Categories
Semantics Technology

RDF: As simple as A, B, C

When I demonstrated a very simplified RDF/RSS model last week, in the comments attached to the post, Ziv asked the following question:

One question of an RDF newbie: Why do we need that (rdf:Description) element? Why can’t we simply put the @rdf:about attribute on the (item)?

As I started to answer the question in the comments, I kept finding myself taking the question deeper and deeper into the meanings of RDF:

-The rdf:about attribute can’t be used directly on a property led to

-The RDF/XML follows a striped XML syntax of class/property/class/property, regardless of shortcuts led to

-The striped XML syntax is based on the pattern of node-edge-node in RDF led to

-The node-edge-node of RDF is based on a model

All of which led me to a truly definitive question about RDF — why? Why the use of rdf:about here rather than there. Why the syntax? Why the model? After all, XML is a piece of cake — an element here, an attribute there, slam dunk in some text and hey now, we got data. Why make things more complex than they need to be?

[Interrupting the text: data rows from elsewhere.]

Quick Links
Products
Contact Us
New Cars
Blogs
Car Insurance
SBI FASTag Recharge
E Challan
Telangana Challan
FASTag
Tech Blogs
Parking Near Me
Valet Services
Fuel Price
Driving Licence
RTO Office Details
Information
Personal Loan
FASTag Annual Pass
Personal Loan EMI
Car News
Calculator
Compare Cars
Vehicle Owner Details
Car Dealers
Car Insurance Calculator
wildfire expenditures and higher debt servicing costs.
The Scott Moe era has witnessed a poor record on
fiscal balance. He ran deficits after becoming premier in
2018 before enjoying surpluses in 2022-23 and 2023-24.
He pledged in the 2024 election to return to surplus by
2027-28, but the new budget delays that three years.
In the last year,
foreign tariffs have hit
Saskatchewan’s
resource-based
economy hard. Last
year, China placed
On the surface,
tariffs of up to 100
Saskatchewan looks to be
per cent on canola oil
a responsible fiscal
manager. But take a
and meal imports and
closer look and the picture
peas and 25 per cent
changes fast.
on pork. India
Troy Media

Why? Because XML is great about collecting data but is lousy about recording knowledge. There is no facility inherent within the plain vanilla flavor of XML that allows one to write or read assertions in such a way that these assertions (read this as ‘statements’) can be machine produced and machine-readable. And the machines need all the help they can get.

We humans don’t need a rigorous model to communicate. We have phonemes that form words that make up a vocabulary, members of which are then used to form sentences through the use of this really irritating set of rules called “grammar”. We’re programmed to apply these rules through years of instruction, using a neural networking technique called ‘education’. When programming is finished, and after passing certain quality assurance tests, we’re set upon the world. Once loosed from the constraints of the lab, we promptly and as quickly as possible throw out much of what we’ve learned in favor of imagination, creativity, and a dangerous little nugget called innovation.

I love it.

Dorothea wants to discuss her specific mindset related to ‘sexism’ and the concept of sexiness and uses a new word: grunch. This word doesn’t exist, but we as humans adapt to it, add it to our vocabulary (phonemes: grrr + unch). In future writings based on Dorothea’s original discussion, we know what grunch is. Humans adapt.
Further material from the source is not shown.